From 699ff43f1e1df99ee629812b534ae6c8f12fb60f Mon Sep 17 00:00:00 2001
From: Bartosz Taudul <wolf.pld@gmail.com>
Date: Sun, 20 Oct 2019 22:18:20 +0200
Subject: [PATCH] Update timings.

---
 FAQ.md           |  4 ++--
 manual/tracy.tex | 16 +++++++---------
 2 files changed, 9 insertions(+), 11 deletions(-)

diff --git a/FAQ.md b/FAQ.md
index aacf588a..822f4a5a 100644
--- a/FAQ.md
+++ b/FAQ.md
@@ -10,11 +10,11 @@ Telemetry license costs about 8000 $ per year. Tracy is open source software. Te
 
 ### You can use the free Brofiler. Crytek does use it, so it has to be good.
 
-After a cursory look at the Brofiler code I can tell that the timer resolution there is at 300 ns. Tracy can achieve 5 ns timer resolution. Brofiler event logging infrastructure seems to be over-engineered. Brofiler can't track lock contention, nor does it have Lua bindings.
+After a cursory look at the Brofiler code I can tell that the timer resolution there is at 300 ns. Tracy can achieve 4 ns timer resolution. Brofiler event logging infrastructure seems to be over-engineered. Brofiler can't track lock contention, nor does it have Lua bindings.
 
 ### So tracy is supposedly faster?
 
-My measurements show that logging a single zone with tracy takes only 15 ns. In theory, if the program was doing nothing else, tracy should be able to log 66 million zones per second.

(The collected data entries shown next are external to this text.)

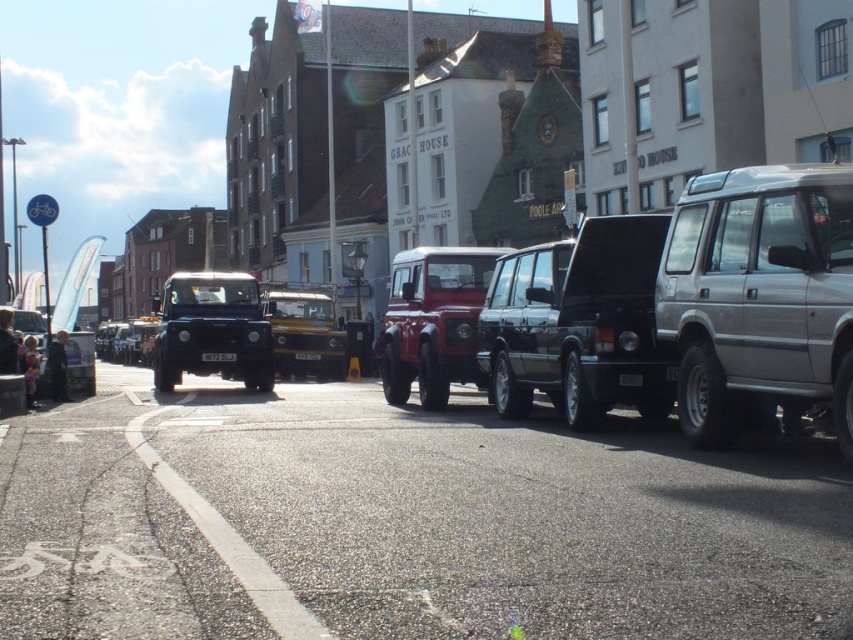 Question: Considering the relative positions of matte red suv at center and black plastic license plate at center in the image provided, where is matte red suv at center located with respect to black plastic license plate at center?

Choices:
 (A) above
 (B) below

Answer: (A)

Question: Can you confirm if silver metallic suv at right is bigger than white plastic license plate at center?

Choices:
 (A) yes
 (B) no

Answer: (A)

Question: Is silver metallic suv at right behind black plastic license plate at center?

Choices:
 (A) no
 (B) yes

Answer: (A)

Question: Estimate the real-world distances between objects in this image. Which object is farther from the silver metallic suv at right?

Choices:
 (A) black plastic license plate at center
 (B) matte red suv at center

Answer: (A)

Question: Considering the real-world distances, which object is closest to the matte red suv at center?

Choices:
 (A) matte black jeep at center
 (B) metallic yellow jeep at center

Answer: (B)

Question: Based on their relative distances, which object is farther from the matte black jeep at center?

Choices:
 (A) black plastic license plate at center
 (B) black matte suv at center
 (C) matte red suv at center
 (D) silver metallic suv at right

Answer: (D) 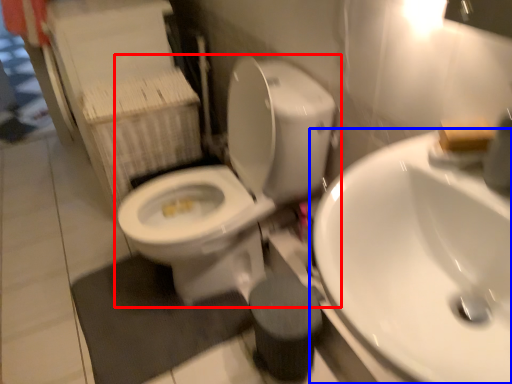 Question: Which object is further to the camera taking this photo, toilet (highlighted by a red box) or sink (highlighted by a blue box)?

Choices:
 (A) toilet
 (B) sink

Answer: (A) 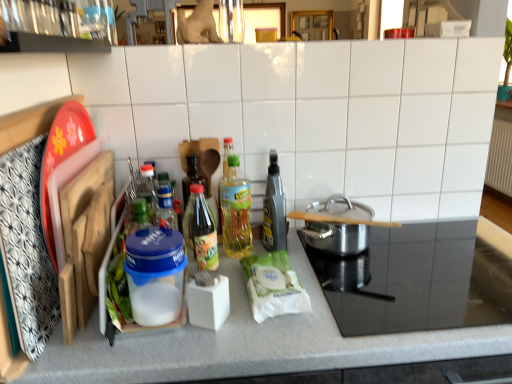 Where is `free space in front of metallic gray spray bottle at center, positioned as the 1th bottle in right-to-left order`? free space in front of metallic gray spray bottle at center, positioned as the 1th bottle in right-to-left order is located at coordinates (303, 279). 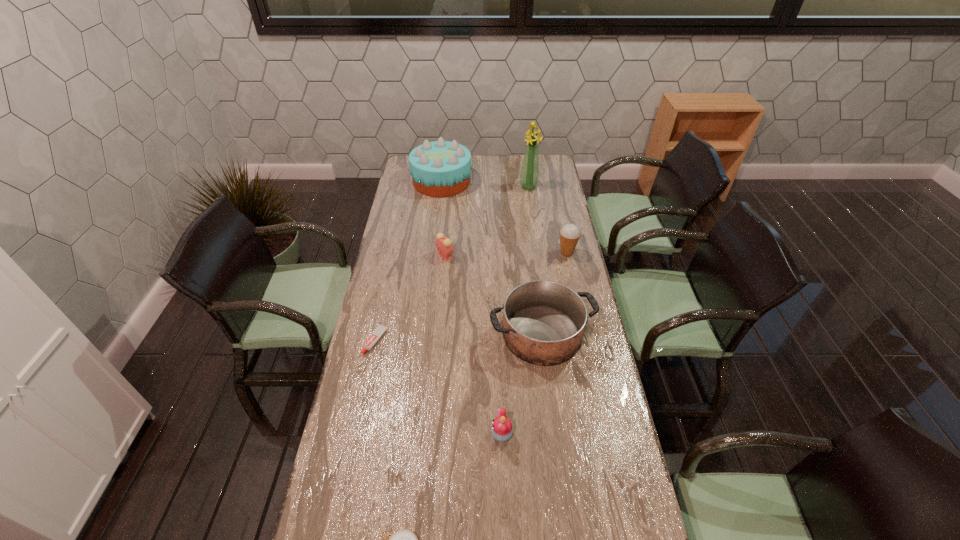 Where is `free point located on the left of the saucepan`? free point located on the left of the saucepan is located at coordinates (423, 334).

The image size is (960, 540). I want to click on vacant position located 0.150m on the face of the alarm clock, so click(489, 255).

At what (x,y) coordinates should I click in order to perform the action: click on vacant space located 0.360m on the face of the second nearest object. Please return your answer as a coordinate pair (x, y). This screenshot has width=960, height=540. Looking at the image, I should click on (372, 434).

Locate an element on the screen. The image size is (960, 540). free spot located 0.280m on the face of the second nearest object is located at coordinates (398, 434).

Where is `free spot located 0.140m on the face of the second nearest object`? The image size is (960, 540). free spot located 0.140m on the face of the second nearest object is located at coordinates (444, 434).

In order to click on free space located 0.060m on the back of the second shortest object in this screenshot , I will do `click(381, 314)`.

The width and height of the screenshot is (960, 540). Find the location of `object that is at the far edge`. object that is at the far edge is located at coordinates (441, 168).

Image resolution: width=960 pixels, height=540 pixels. I want to click on cake present at the left edge, so click(441, 168).

This screenshot has width=960, height=540. Identify the location of toothpaste located at the left edge. (380, 329).

Image resolution: width=960 pixels, height=540 pixels. I want to click on bouquet that is at the right edge, so click(529, 176). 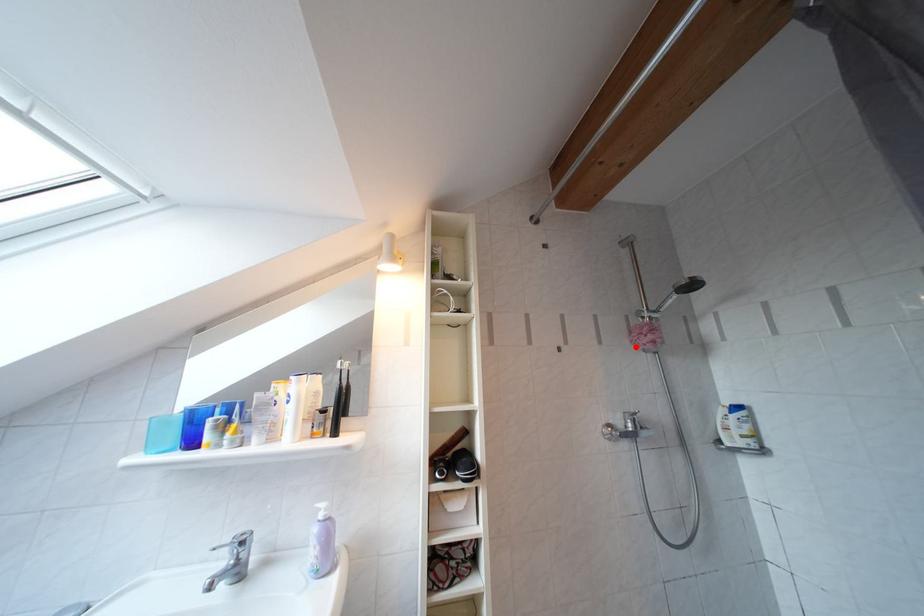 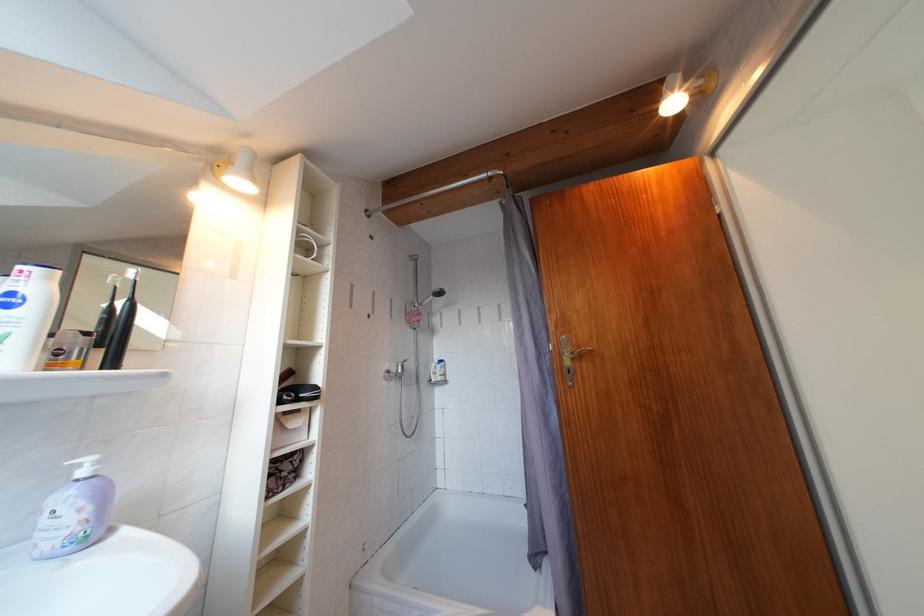 The point at the highlighted location is marked in the first image. Where is the corresponding point in the second image?

(411, 325) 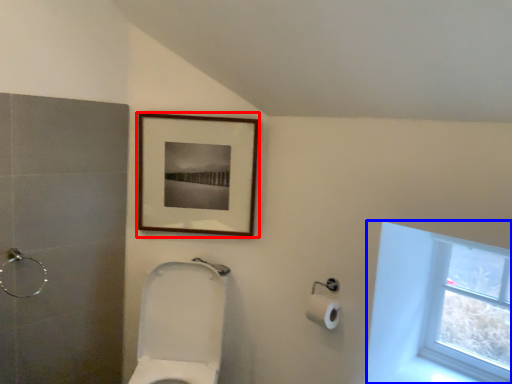 Question: Which of the following is the closest to the observer, picture frame (highlighted by a red box) or window (highlighted by a blue box)?

Choices:
 (A) picture frame
 (B) window

Answer: (B) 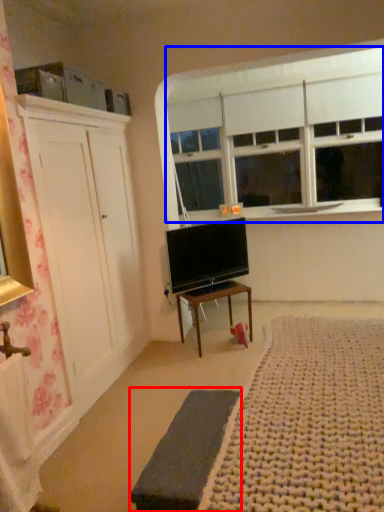 Question: Which object is closer to the camera taking this photo, bed frame (highlighted by a red box) or window (highlighted by a blue box)?

Choices:
 (A) bed frame
 (B) window

Answer: (A)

+My measurements show that logging a single zone with tracy takes only 2.25 ns. In theory, if the program was doing nothing else, tracy should be able to log 444 million zones per second.
 
 ### Bullshit, RAD is advertising that they are able only to log about a million zones, over the network nevertheless: "Capture over a million timing zones per second in real-time!"
 
diff --git a/manual/tracy.tex b/manual/tracy.tex
index 5780e0ee..8ed9b836 100644
--- a/manual/tracy.tex
+++ b/manual/tracy.tex
@@ -227,26 +227,24 @@ In Tracy terminology, the profiled application is a \emph{client} and the profil
 \subsection{Performance impact}
 \label{perfimpact}
 
-To check how much slowdown is introduced by using Tracy, let's profile an example application. For this purpose we will use etcpak\footnote{\url{https://bitbucket.org/wolfpld/etcpak}}. Let's use an $8192 \times 8192$ pixels test image as input data and instrument everything down to the $4 \times 4$ pixel block compression function (that's 4 million blocks to compress).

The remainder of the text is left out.